GENEVA (Reuters) – A Chinese lawyer held for more than 16 months without trial is being unlawfully detained for his human rights work and should be released, a United Nations watchdog has said.
The U.N. working group on arbitrary detention issued its opinion on Yu Wensheng, dated May 29, after examining his case at a closed-door meeting of its five independent experts.
There was no immediate comment by China.
It is the 30th anniversary on Tuesday of a bloody crackdown on pro-democracy protesters in and around Beijing’s Tiananmen Square.
Yu had been the defense attorney of jailed prominent rights lawyer Wang Quanzhang before being stripped of his license and then arrested outside his home in January 2018. He is still under investigation for “inciting subversion”.
“The Working Group concludes that the deprivation of liberty of Mr. Yu resulted from the peaceful exercise of his rights to freedom of expression and of association and his right to take part in government, and was contrary to article 7 of the Universal Declaration of Human Rights. His deprivation of liberty is arbitrary,” the experts said.
Yu should be released immediately and provided compensation in line with international law, they said.

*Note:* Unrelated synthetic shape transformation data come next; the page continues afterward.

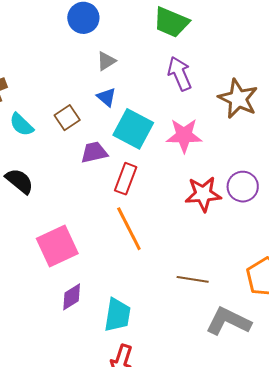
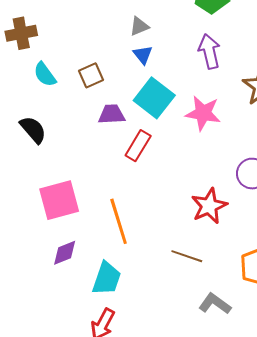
blue triangle: (106, 97) -> (143, 55), moved
red star: (203, 194) -> (209, 206), moved, turned -30
orange line: (129, 229) -> (119, 221), moved
gray L-shape: (228, 321) -> (215, 304), size x0.7

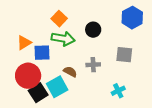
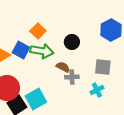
blue square: (42, 53) -> (21, 50), moved, turned 30
brown semicircle: (70, 72) -> (63, 67), moved
cyan cross: (118, 91) -> (97, 90), moved

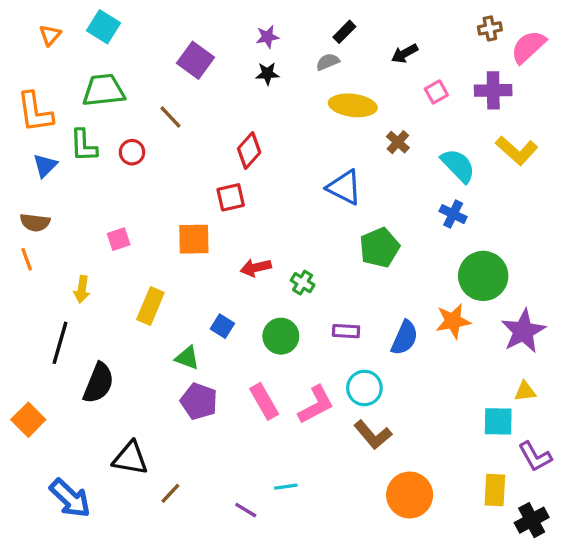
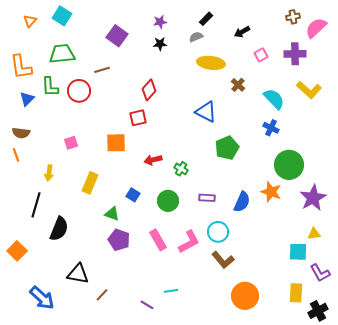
brown line: (170, 117) -> (102, 70), turned -63
red circle: (132, 152) -> (79, 91), size x1.5
orange star: (453, 321) -> (271, 192), turned 30

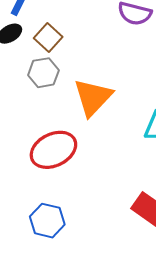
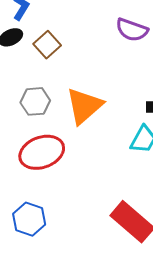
gray hexagon: (43, 73) -> (35, 101), moved

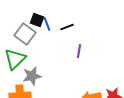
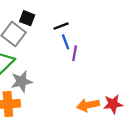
blue line: (47, 24) -> (66, 42), moved

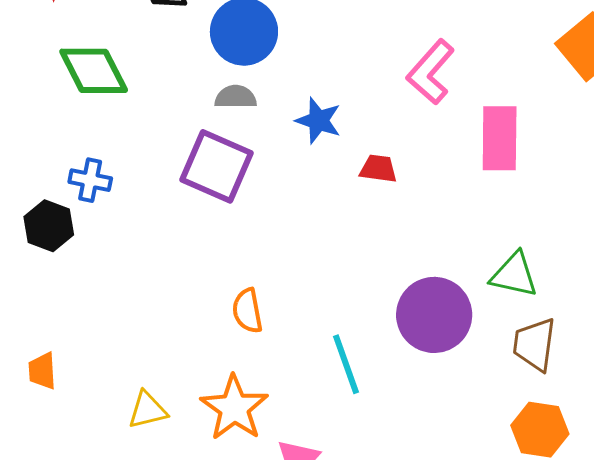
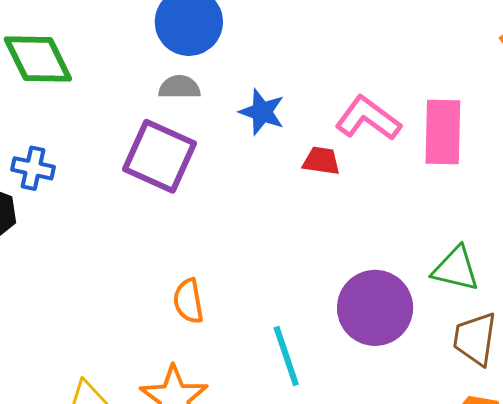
pink L-shape: (431, 72) -> (368, 118), moved, turned 84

The Chinese government missed the deadline to submit its response, including to allegations that Yu has been denied any visits with a lawyer of his or his family’s choosing during his entire detention, the experts said.
Yu, now 51, was sent to Xuzhou City Detention Center in Jiangsu Province, where police placed him under “residential surveillance”, they said, adding that this amounted to incommunicado and secret detention.
He has been charged with “a vague and imprecise offense of inciting subversion of State power”, they said.
“This provision does not define what conduct amounts to subversion and overthrowing the socialist system through rumors, slander or other means. The communication of mere thoughts, ideas or opinions could potentially fall within the prohibited conduct,” the U.N. body said.
Yu had worked peacefully within China’s legal system and nothing suggested he had engaged in or incited violence, it said.